**What the exercise asks**
Find the line with "Min Bestellmenge: 1" in the entries below, then output every line from it down to the line with "preparando para viajar", exactly and with no pictures.

[Saved entries]
□ □ □ □
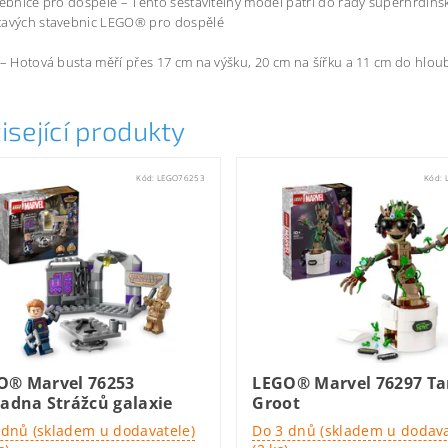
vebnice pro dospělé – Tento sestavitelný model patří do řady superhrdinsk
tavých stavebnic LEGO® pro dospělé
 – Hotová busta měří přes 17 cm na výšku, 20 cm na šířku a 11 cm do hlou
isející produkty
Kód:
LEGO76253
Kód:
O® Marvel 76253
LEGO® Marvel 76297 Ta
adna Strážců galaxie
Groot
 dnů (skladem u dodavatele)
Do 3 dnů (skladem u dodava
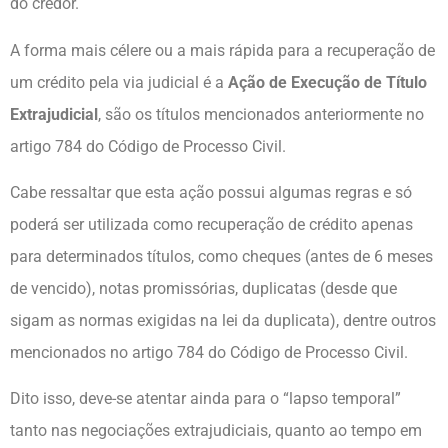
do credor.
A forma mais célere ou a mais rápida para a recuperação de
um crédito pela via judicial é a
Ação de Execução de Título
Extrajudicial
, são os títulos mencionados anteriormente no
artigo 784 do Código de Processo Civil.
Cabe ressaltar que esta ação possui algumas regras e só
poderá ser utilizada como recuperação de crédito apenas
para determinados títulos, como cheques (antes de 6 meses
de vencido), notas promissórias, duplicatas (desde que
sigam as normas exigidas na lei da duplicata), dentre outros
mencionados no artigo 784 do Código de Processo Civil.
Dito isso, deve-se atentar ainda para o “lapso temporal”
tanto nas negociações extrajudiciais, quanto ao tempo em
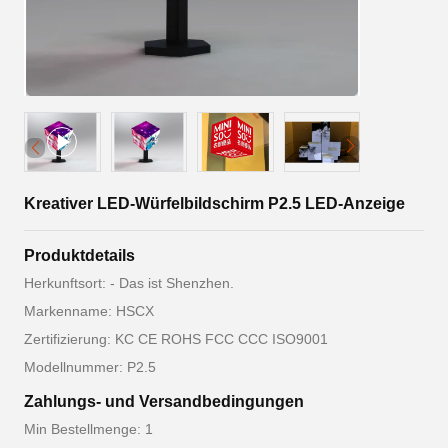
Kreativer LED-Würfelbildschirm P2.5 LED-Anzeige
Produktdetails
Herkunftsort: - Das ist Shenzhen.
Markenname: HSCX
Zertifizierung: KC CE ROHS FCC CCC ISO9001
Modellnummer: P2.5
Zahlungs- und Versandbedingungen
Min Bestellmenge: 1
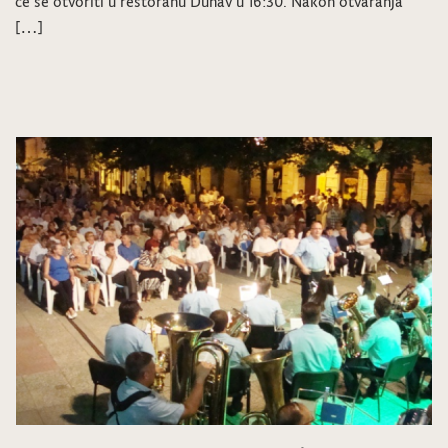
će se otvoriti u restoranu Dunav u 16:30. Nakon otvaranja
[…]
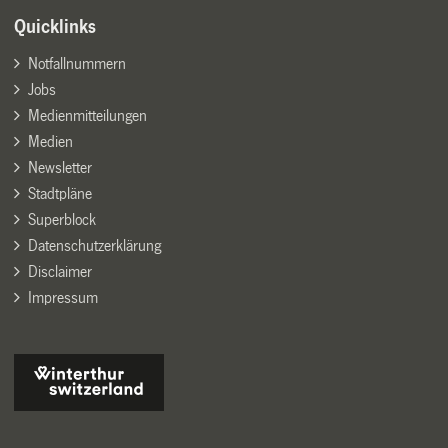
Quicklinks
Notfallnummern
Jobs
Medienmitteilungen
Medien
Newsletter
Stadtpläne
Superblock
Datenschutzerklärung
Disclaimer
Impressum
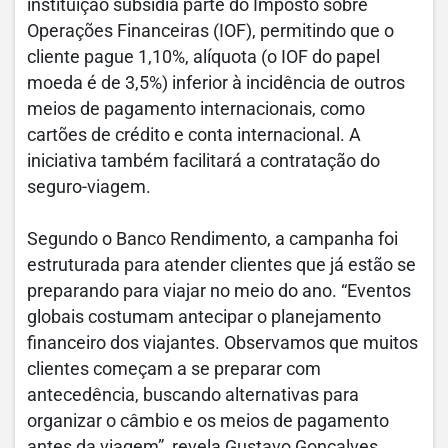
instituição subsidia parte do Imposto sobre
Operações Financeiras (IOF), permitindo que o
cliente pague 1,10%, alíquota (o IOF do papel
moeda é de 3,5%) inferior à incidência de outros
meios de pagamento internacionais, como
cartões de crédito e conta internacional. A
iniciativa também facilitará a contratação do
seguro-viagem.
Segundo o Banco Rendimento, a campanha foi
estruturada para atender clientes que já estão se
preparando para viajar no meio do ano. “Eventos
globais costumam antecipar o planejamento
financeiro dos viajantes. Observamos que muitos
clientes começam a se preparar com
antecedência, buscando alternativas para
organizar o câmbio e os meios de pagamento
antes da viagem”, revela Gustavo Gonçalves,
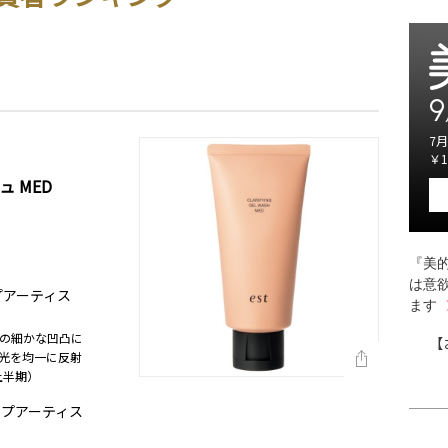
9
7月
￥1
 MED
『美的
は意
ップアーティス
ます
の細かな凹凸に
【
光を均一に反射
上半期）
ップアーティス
□ □ □ □
**Result for this exercise**
Min Bestellmenge: 1
će se otvoriti u restoranu Dunav u 16:30. Nakon otvaranja
[…]
Quicklinks
Notfallnummern
Jobs
Medienmitteilungen
Medien
Newsletter
Stadtpläne
Superblock
Datenschutzerklärung
Disclaimer
Impressum
instituição subsidia parte do Imposto sobre
Operações Financeiras (IOF), permitindo que o
cliente pague 1,10%, alíquota (o IOF do papel
moeda é de 3,5%) inferior à incidência de outros
meios de pagamento internacionais, como
cartões de crédito e conta internacional. A
iniciativa também facilitará a contratação do
seguro-viagem.
Segundo o Banco Rendimento, a campanha foi
estruturada para atender clientes que já estão se
preparando para viajar no meio do ano. “Eventos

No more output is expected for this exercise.